** Opening DATA PROVIDED block **

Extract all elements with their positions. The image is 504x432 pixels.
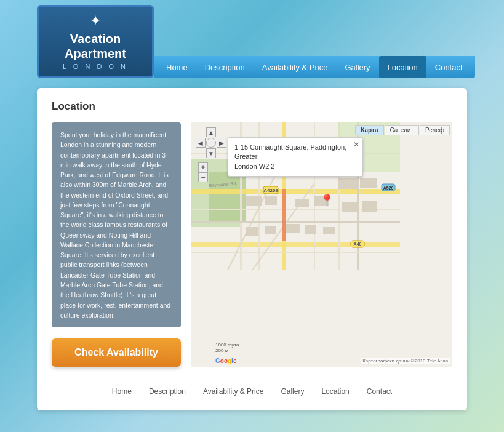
svg-rect-29 xyxy=(323,227,335,234)
nav-bar: Home Description Availability & Price Ga… xyxy=(154,5,475,78)
page-title: Location xyxy=(52,100,452,113)
content-box: Location Spent your holiday in the magni… xyxy=(37,88,467,410)
content-layout: Spent your holiday in the magnificent Lo… xyxy=(52,122,452,367)
map-nav-left[interactable]: ◀ xyxy=(196,138,206,148)
svg-rect-26 xyxy=(265,226,276,234)
logo-subtitle: L O N D O N xyxy=(63,63,128,70)
svg-rect-23 xyxy=(295,199,309,207)
footer-nav-contact[interactable]: Contact xyxy=(367,387,392,396)
logo-title: Vacation Apartment xyxy=(50,31,141,61)
map-zoom-control[interactable]: + − xyxy=(198,162,208,182)
svg-text:A520: A520 xyxy=(383,186,394,190)
svg-rect-14 xyxy=(191,252,400,253)
main-nav: Home Description Availability & Price Ga… xyxy=(154,56,475,78)
svg-rect-3 xyxy=(191,189,400,194)
map-type-relief[interactable]: Релеф xyxy=(420,125,450,135)
map-type-controls[interactable]: Карта Сателит Релеф xyxy=(355,125,450,135)
map-area: Bayswater Rd Edgware A4208 A40 A520 xyxy=(191,122,452,367)
svg-rect-31 xyxy=(360,178,377,188)
svg-rect-21 xyxy=(246,196,262,206)
svg-rect-28 xyxy=(305,225,316,234)
map-address-popup: ✕ 1-15 Connaught Square, Paddington, Gre… xyxy=(228,137,363,177)
map-address-line1: 1-15 Connaught Square, Paddington, Great… xyxy=(234,143,356,162)
nav-gallery[interactable]: Gallery xyxy=(336,56,378,78)
footer-nav-availability[interactable]: Availability & Price xyxy=(203,387,263,396)
svg-rect-30 xyxy=(338,178,357,189)
footer-nav-description[interactable]: Description xyxy=(149,387,186,396)
scale-meters: 200 м xyxy=(215,348,239,353)
map-address-line2: London W2 2 xyxy=(234,162,356,171)
map-nav-control[interactable]: ▲ ◀ ▶ ▼ xyxy=(196,127,226,158)
footer-nav: Home Description Availability & Price Ga… xyxy=(52,378,452,396)
header: ✦ Vacation Apartment L O N D O N Home De… xyxy=(0,0,504,78)
left-panel: Spent your holiday in the magnificent Lo… xyxy=(52,122,181,367)
nav-location[interactable]: Location xyxy=(379,56,426,78)
svg-text:A4208: A4208 xyxy=(263,188,278,193)
footer-nav-gallery[interactable]: Gallery xyxy=(281,387,304,396)
svg-rect-5 xyxy=(191,242,400,247)
footer-nav-home[interactable]: Home xyxy=(112,387,132,396)
nav-availability[interactable]: Availability & Price xyxy=(254,56,337,78)
map-nav-right[interactable]: ▶ xyxy=(217,138,226,148)
map-container: Bayswater Rd Edgware A4208 A40 A520 xyxy=(191,122,452,367)
main-wrapper: Location Spent your holiday in the magni… xyxy=(0,78,504,420)
map-nav-down[interactable]: ▼ xyxy=(206,148,216,158)
nav-description[interactable]: Description xyxy=(196,56,254,78)
scale-feet: 1000 фута xyxy=(215,342,239,348)
map-attribution: Картографски данни ©2010 Tele Atlas xyxy=(361,358,450,364)
svg-rect-42 xyxy=(282,189,286,241)
svg-rect-32 xyxy=(342,202,359,212)
svg-rect-33 xyxy=(362,201,377,212)
nav-contact[interactable]: Contact xyxy=(426,56,471,78)
logo-icon: ✦ xyxy=(90,13,101,29)
map-popup-close[interactable]: ✕ xyxy=(353,140,359,150)
svg-text:A40: A40 xyxy=(354,242,362,246)
zoom-out-button[interactable]: − xyxy=(198,172,208,182)
logo: ✦ Vacation Apartment L O N D O N xyxy=(37,5,154,78)
description-text: Spent your holiday in the magnificent Lo… xyxy=(52,122,181,327)
svg-rect-25 xyxy=(246,227,258,236)
check-availability-button[interactable]: Check Availability xyxy=(52,338,181,367)
map-scale: 1000 фута 200 м xyxy=(215,342,239,353)
svg-rect-27 xyxy=(286,224,300,233)
svg-rect-13 xyxy=(191,221,400,223)
map-pin[interactable]: 📍 xyxy=(319,193,335,208)
svg-rect-22 xyxy=(265,196,277,205)
map-type-map[interactable]: Карта xyxy=(355,125,383,135)
footer-nav-location[interactable]: Location xyxy=(321,387,349,396)
zoom-in-button[interactable]: + xyxy=(198,162,208,172)
map-nav-center[interactable] xyxy=(206,138,216,148)
map-nav-up[interactable]: ▲ xyxy=(206,127,216,137)
google-logo: Google xyxy=(215,358,236,364)
nav-home[interactable]: Home xyxy=(158,56,196,78)
map-type-satellite[interactable]: Сателит xyxy=(385,125,419,135)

** Closing DATA PROVIDED block **

AIM OF THE EXERCISE:
Reproduce the entries above word for word. Pictures stay out.

REPLY TO THE EXERCISE:
Extract all elements with their positions. The image is 504x432 pixels.
svg-rect-29 xyxy=(323,227,335,234)
nav-bar: Home Description Availability & Price Ga… xyxy=(154,5,475,78)
page-title: Location xyxy=(52,100,452,113)
content-box: Location Spent your holiday in the magni… xyxy=(37,88,467,410)
content-layout: Spent your holiday in the magnificent Lo… xyxy=(52,122,452,367)
map-nav-left[interactable]: ◀ xyxy=(196,138,206,148)
svg-rect-26 xyxy=(265,226,276,234)
logo-subtitle: L O N D O N xyxy=(63,63,128,70)
svg-rect-23 xyxy=(295,199,309,207)
footer-nav-contact[interactable]: Contact xyxy=(367,387,392,396)
logo-title: Vacation Apartment xyxy=(50,31,141,61)
map-zoom-control[interactable]: + − xyxy=(198,162,208,182)
svg-text:A520: A520 xyxy=(383,186,394,190)
svg-rect-14 xyxy=(191,252,400,253)
main-nav: Home Description Availability & Price Ga… xyxy=(154,56,475,78)
svg-rect-3 xyxy=(191,189,400,194)
map-type-relief[interactable]: Релеф xyxy=(420,125,450,135)
map-type-controls[interactable]: Карта Сателит Релеф xyxy=(355,125,450,135)
map-area: Bayswater Rd Edgware A4208 A40 A520 xyxy=(191,122,452,367)
svg-rect-31 xyxy=(360,178,377,188)
svg-rect-21 xyxy=(246,196,262,206)
svg-rect-28 xyxy=(305,225,316,234)
map-address-popup: ✕ 1-15 Connaught Square, Paddington, Gre… xyxy=(228,137,363,177)
map-address-line1: 1-15 Connaught Square, Paddington, Great… xyxy=(234,143,356,162)
nav-gallery[interactable]: Gallery xyxy=(336,56,378,78)
footer-nav-availability[interactable]: Availability & Price xyxy=(203,387,263,396)
svg-rect-30 xyxy=(338,178,357,189)
footer-nav-description[interactable]: Description xyxy=(149,387,186,396)
scale-meters: 200 м xyxy=(215,348,239,353)
map-address-line2: London W2 2 xyxy=(234,162,356,171)
map-nav-control[interactable]: ▲ ◀ ▶ ▼ xyxy=(196,127,226,158)
footer-nav: Home Description Availability & Price Ga… xyxy=(52,378,452,396)
header: ✦ Vacation Apartment L O N D O N Home De… xyxy=(0,0,504,78)
left-panel: Spent your holiday in the magnificent Lo… xyxy=(52,122,181,367)
nav-location[interactable]: Location xyxy=(379,56,426,78)
svg-text:A4208: A4208 xyxy=(263,188,278,193)
footer-nav-gallery[interactable]: Gallery xyxy=(281,387,304,396)
svg-rect-5 xyxy=(191,242,400,247)
footer-nav-home[interactable]: Home xyxy=(112,387,132,396)
nav-availability[interactable]: Availability & Price xyxy=(254,56,337,78)
map-nav-right[interactable]: ▶ xyxy=(217,138,226,148)
map-container: Bayswater Rd Edgware A4208 A40 A520 xyxy=(191,122,452,367)
main-wrapper: Location Spent your holiday in the magni… xyxy=(0,78,504,420)
map-nav-down[interactable]: ▼ xyxy=(206,148,216,158)
nav-description[interactable]: Description xyxy=(196,56,254,78)
scale-feet: 1000 фута xyxy=(215,342,239,348)
map-attribution: Картографски данни ©2010 Tele Atlas xyxy=(361,358,450,364)
svg-rect-42 xyxy=(282,189,286,241)
svg-rect-32 xyxy=(342,202,359,212)
svg-rect-33 xyxy=(362,201,377,212)
nav-contact[interactable]: Contact xyxy=(426,56,471,78)
logo-icon: ✦ xyxy=(90,13,101,29)
map-popup-close[interactable]: ✕ xyxy=(353,140,359,150)
svg-text:A40: A40 xyxy=(354,242,362,246)
zoom-out-button[interactable]: − xyxy=(198,172,208,182)
logo: ✦ Vacation Apartment L O N D O N xyxy=(37,5,154,78)
description-text: Spent your holiday in the magnificent Lo… xyxy=(52,122,181,327)
svg-rect-25 xyxy=(246,227,258,236)
check-availability-button[interactable]: Check Availability xyxy=(52,338,181,367)
map-scale: 1000 фута 200 м xyxy=(215,342,239,353)
svg-rect-27 xyxy=(286,224,300,233)
svg-rect-13 xyxy=(191,221,400,223)
map-pin[interactable]: 📍 xyxy=(319,193,335,208)
svg-rect-22 xyxy=(265,196,277,205)
map-type-map[interactable]: Карта xyxy=(355,125,383,135)
footer-nav-location[interactable]: Location xyxy=(321,387,349,396)
zoom-in-button[interactable]: + xyxy=(198,162,208,172)
map-nav-center[interactable] xyxy=(206,138,216,148)
map-nav-up[interactable]: ▲ xyxy=(206,127,216,137)
google-logo: Google xyxy=(215,358,236,364)
nav-home[interactable]: Home xyxy=(158,56,196,78)
map-type-satellite[interactable]: Сателит xyxy=(385,125,419,135)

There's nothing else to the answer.